- [Exercise instructions]:
Return the following from the records below: each line, word for word, starting with the line that contains "afectunea nu a" and going on through the line that contains "Testarea genetica este", with nothing outside that range.

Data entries
•••

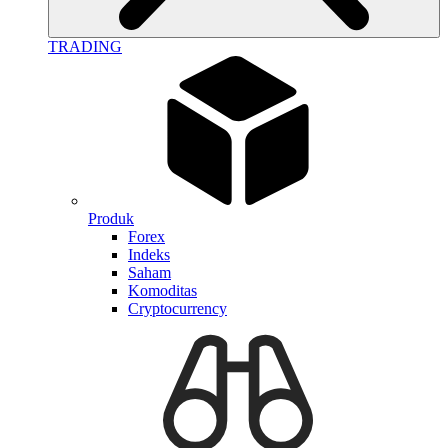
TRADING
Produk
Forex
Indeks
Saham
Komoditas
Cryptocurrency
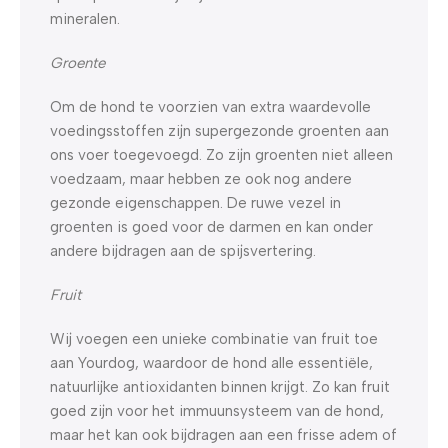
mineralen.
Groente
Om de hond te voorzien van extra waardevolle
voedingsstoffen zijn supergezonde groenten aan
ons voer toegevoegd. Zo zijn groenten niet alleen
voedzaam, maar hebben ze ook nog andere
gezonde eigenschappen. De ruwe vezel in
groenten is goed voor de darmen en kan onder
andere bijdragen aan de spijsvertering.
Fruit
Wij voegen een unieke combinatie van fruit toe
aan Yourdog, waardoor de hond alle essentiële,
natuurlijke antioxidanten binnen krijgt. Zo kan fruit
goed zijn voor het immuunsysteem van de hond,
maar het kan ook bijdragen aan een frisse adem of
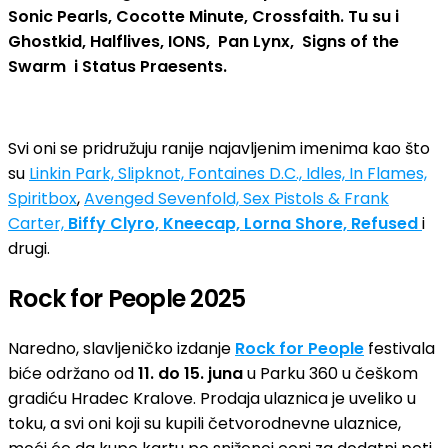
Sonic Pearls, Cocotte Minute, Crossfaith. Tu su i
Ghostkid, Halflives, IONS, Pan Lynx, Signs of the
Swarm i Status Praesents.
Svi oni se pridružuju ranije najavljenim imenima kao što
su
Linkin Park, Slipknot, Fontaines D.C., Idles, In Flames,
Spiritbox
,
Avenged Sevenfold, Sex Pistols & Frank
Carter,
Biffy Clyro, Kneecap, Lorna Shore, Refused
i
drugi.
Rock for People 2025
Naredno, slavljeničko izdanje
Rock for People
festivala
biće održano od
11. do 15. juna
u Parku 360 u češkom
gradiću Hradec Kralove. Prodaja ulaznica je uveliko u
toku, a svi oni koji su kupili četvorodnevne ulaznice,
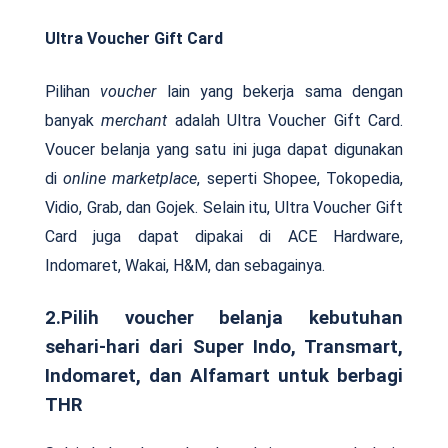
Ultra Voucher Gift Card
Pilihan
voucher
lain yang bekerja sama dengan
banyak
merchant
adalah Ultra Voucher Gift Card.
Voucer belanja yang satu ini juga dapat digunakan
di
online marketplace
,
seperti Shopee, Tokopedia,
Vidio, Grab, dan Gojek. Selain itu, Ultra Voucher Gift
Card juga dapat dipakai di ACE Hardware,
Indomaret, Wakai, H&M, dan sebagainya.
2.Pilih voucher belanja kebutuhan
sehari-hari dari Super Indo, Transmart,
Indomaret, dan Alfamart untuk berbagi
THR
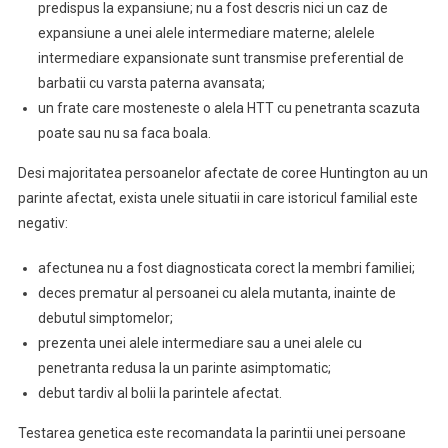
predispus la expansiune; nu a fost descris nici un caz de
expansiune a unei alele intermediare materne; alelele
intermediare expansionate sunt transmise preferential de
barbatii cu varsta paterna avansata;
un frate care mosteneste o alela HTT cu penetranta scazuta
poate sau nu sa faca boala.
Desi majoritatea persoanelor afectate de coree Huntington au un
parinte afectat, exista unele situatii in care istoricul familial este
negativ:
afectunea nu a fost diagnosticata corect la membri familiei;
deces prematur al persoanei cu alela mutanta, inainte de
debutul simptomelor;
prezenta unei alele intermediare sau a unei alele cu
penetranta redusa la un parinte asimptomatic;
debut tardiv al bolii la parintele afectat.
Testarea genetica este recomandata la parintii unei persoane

•••

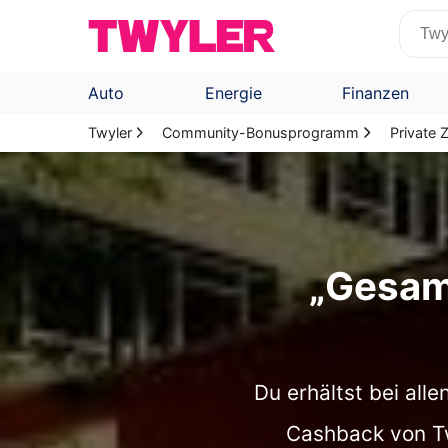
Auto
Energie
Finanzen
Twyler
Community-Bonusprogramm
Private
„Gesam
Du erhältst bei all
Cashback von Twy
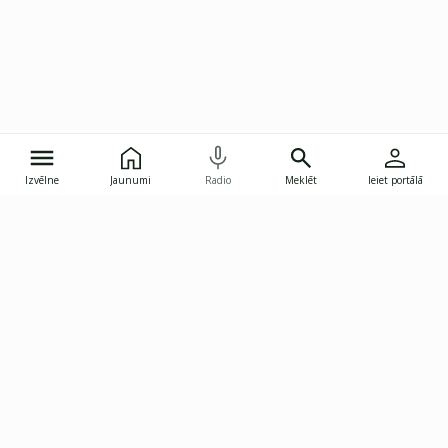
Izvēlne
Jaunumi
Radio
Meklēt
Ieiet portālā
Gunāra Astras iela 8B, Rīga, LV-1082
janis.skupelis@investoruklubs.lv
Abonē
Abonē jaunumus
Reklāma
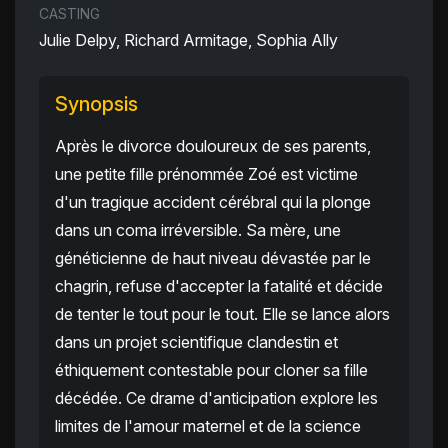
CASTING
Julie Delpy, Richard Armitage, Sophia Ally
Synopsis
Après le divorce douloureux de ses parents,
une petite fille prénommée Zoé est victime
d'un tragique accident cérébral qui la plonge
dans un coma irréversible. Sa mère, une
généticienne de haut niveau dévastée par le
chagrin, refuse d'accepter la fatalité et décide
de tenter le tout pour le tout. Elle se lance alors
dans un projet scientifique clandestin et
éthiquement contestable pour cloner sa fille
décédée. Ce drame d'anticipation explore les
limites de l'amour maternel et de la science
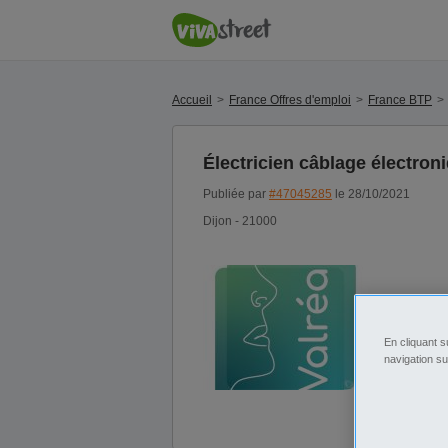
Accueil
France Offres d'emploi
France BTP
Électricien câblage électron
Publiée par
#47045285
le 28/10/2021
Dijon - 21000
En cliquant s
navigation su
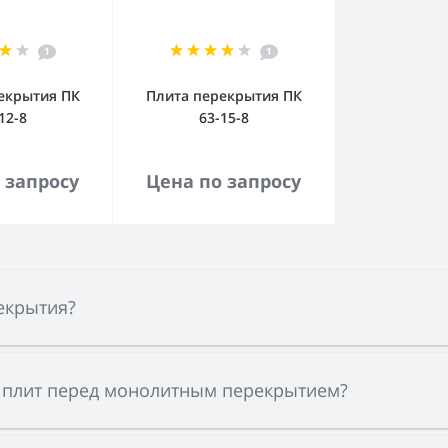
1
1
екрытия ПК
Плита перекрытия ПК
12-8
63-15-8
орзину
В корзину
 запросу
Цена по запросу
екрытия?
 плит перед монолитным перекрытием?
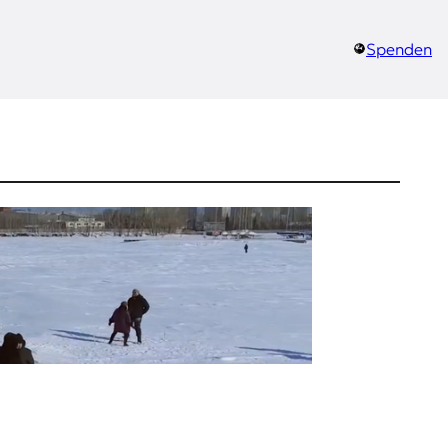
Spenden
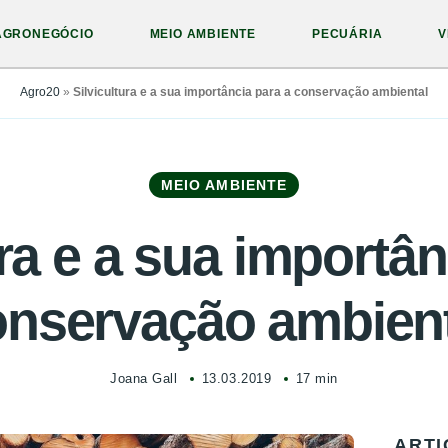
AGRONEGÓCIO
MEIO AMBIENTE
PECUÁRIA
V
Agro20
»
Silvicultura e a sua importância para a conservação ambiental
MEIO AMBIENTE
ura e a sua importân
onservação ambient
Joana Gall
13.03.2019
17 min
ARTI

•••

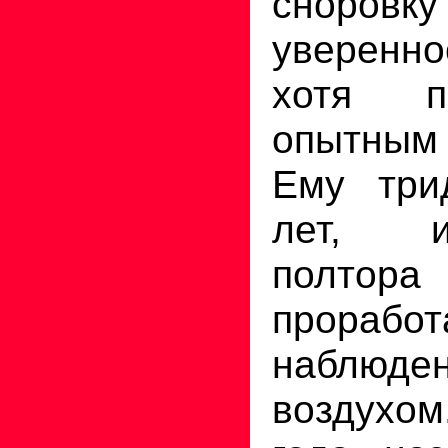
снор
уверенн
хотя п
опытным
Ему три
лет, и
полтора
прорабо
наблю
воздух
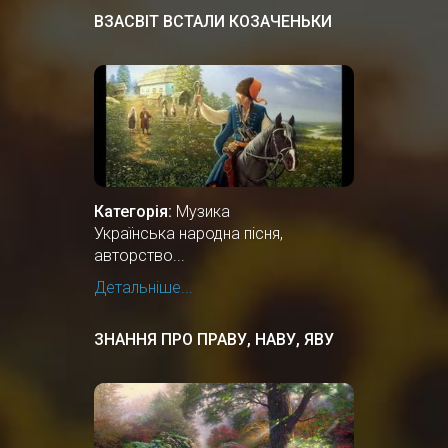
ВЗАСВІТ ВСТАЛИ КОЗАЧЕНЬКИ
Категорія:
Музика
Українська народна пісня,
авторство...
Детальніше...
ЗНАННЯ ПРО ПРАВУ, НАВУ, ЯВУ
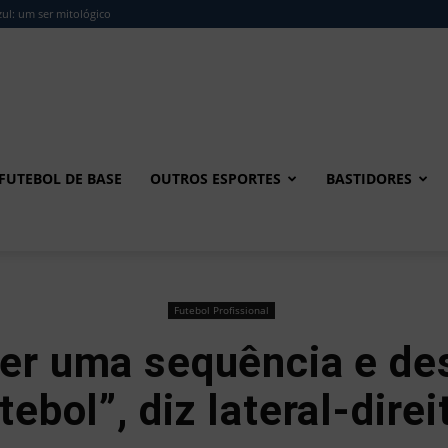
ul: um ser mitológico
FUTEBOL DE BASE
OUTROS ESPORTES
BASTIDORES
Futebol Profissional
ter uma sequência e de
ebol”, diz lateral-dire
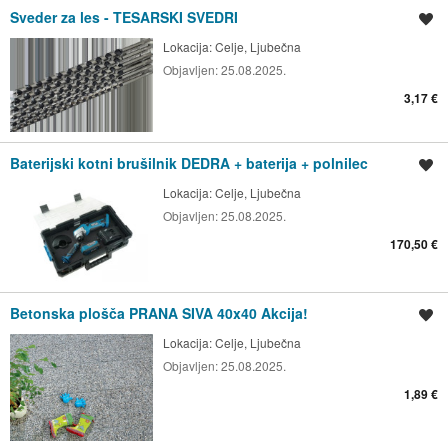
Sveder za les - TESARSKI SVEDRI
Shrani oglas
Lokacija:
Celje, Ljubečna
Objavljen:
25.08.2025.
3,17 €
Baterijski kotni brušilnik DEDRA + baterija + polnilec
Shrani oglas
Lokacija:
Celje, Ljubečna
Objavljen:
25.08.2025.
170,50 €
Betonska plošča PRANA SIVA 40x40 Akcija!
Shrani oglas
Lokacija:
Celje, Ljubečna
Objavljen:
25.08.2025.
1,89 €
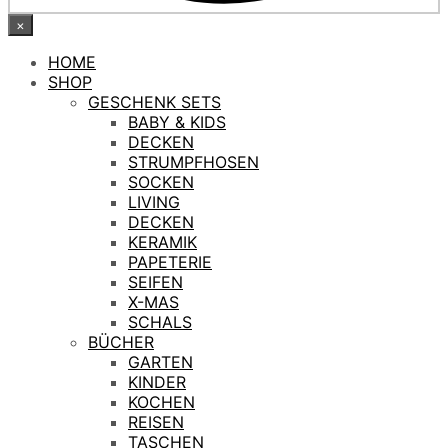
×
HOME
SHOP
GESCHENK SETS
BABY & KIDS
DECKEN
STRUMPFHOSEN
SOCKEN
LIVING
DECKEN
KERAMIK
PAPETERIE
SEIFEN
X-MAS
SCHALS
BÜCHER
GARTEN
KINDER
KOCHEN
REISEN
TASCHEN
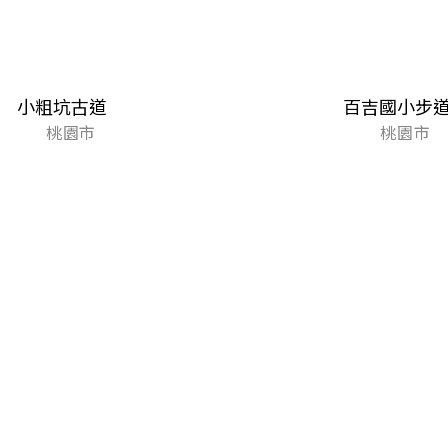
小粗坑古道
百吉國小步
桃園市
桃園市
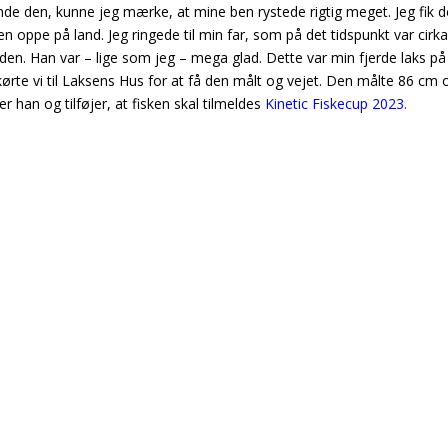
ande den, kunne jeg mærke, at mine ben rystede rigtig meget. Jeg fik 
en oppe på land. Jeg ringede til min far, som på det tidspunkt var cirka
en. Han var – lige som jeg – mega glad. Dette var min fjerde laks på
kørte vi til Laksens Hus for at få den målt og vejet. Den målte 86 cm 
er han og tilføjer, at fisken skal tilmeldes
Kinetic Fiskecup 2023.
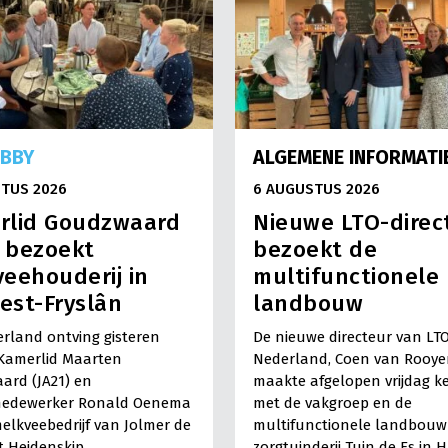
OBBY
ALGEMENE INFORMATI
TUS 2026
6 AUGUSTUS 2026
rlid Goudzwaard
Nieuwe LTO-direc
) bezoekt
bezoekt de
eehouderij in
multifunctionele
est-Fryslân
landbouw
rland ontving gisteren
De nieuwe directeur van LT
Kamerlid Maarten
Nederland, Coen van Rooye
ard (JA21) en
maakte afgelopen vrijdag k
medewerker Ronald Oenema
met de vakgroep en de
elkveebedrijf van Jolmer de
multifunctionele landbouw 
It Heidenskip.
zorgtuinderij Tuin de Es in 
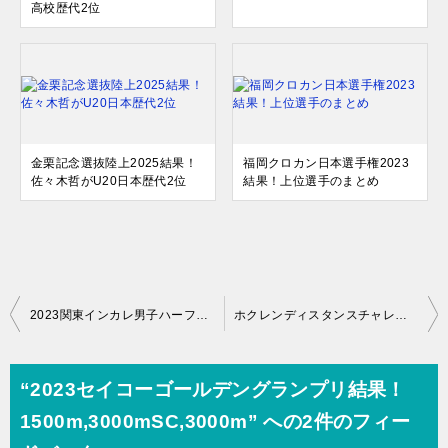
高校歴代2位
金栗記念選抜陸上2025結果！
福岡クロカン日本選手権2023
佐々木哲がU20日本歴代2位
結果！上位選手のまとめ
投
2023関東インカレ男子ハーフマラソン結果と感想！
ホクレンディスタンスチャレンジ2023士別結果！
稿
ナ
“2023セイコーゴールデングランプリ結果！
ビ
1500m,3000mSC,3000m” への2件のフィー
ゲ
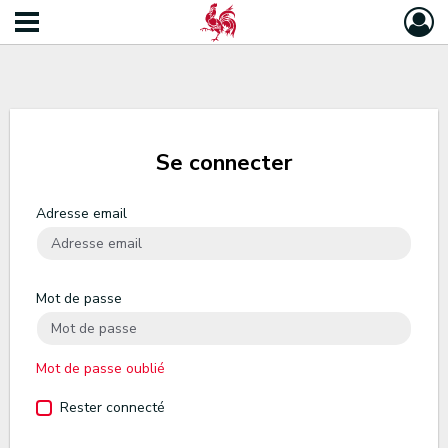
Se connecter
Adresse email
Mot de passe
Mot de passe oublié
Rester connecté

•••

- [Solution for this exercise]:
afectunea nu a fost diagnosticata corect la membri familiei;
deces prematur al persoanei cu alela mutanta, inainte de
debutul simptomelor;
prezenta unei alele intermediare sau a unei alele cu
penetranta redusa la un parinte asimptomatic;
debut tardiv al bolii la parintele afectat.
Testarea genetica este recomandata la parintii unei persoane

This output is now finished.